The official said the
APG delegation appreciated the flooding of data on issuance of suspected
transaction reports (STRs), blockade of funds through banking and other formal
channels and strengthening of legal, regulatory and institutional mechanism,
but the team members repeatedly raised questions over specific and on-ground
actions against each of the eight organisations proscribed under international
requirements. They wanted break-up of suspected transaction report against each
PO and specific actions taken against each entity.
“Their impression is
that activities of POs and NPOs are still unchecked at the provincial, district
and grass roots level where they can still raise funds and hold meetings and
rallies,” said the official, adding that the delegation expressed concern over
administrative inaction on sustainable basis at the district level.

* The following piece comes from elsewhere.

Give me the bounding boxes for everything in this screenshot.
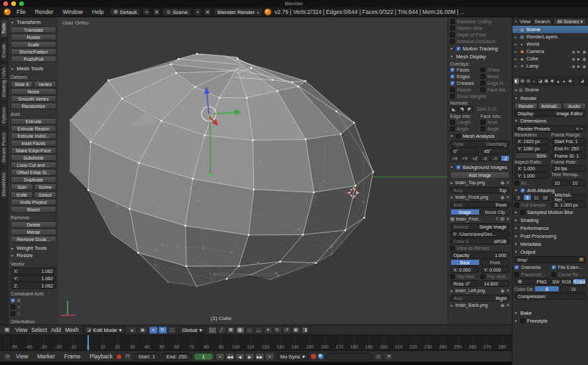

The delegation was satisfied
with anti-money laundering law and regulations of the SECP and controls of the
SBP, the official said.
The delegation demanded
that activities of proscribed organisations and their workers should be kept
under stringent monitoring on a sustainable basis and their fund raising
activities and transportation of their proceeds should be totally blocked and
focus should increase towards informal means like passenger transport and cash
couriers, he said.
Informed sources said
the APG was appreciative of action against currency dealers and exchanges to
block money laundering and terror financing through hundi and hawala in
general, but was more interested to know how many of them were dealing with the
eight proscribed organisations.
The two sides reviewed
action against hundi, hawala, bank robberies, kidnapping for ransom, extortion,
smuggling of precious stones and natural resources, marble and narcotics
through land and sea routes and agreed that all agencies of the federal and
provincial governments, including intelligence agencies, needed to improve
their coordination at every level to act against high risk areas.
Pakistan has declared
as high risk all the eight entities and related elements specifically named by
the FATF as threat to global financial system after February 18-22 meetings of
the global watchdog against financial crimes.
The achievement of a
series of targets under a 10-point action plan has now become a top priority
for the government. As the FATF meetings were still in progress (Feb 18-22),
the government announced a ban on the Jamat-ud-Dawa (JuD) and Falah-i-Insanyat
Foundation (FIF) to partially address the concerns raised by India that
Pakistan supported these and six similar organisations, including
Jaish-e-Mohammad (JeM), or at least considered them low-risk entities and then
declared then ‘high risk’.
The high risk
description means the government has to start monitoring and re-examining their
activities and profiles under heightened security checks at all layers of
legal, administrative, investigative and financial regimes.
The FATF had noted that
Pakistan had revised its terror financing risk assessment, but did “not
demonstrate a proper understanding of the terror financing risks posed by the
Islamic State group, AQ (Al Qaeda), JuD, FIF, LeT (Lashkar-e-Taiba), JeM, HQN
(Haqqani Network), and persons affiliated with the Taliban”.
In June 2018, Pakistan
made a high-level political commitment to work with the FATF and APG to
strengthen its AML/CFT regime and to address its strategic counter-terrorism
financing-related deficiencies by implementing an action plan to accomplish
these objectives. The successful implementation of the action plan and its
physical verification by the APG will lead the FATF to clear Pakistan out of
its grey list or move it into the black list by September 2019.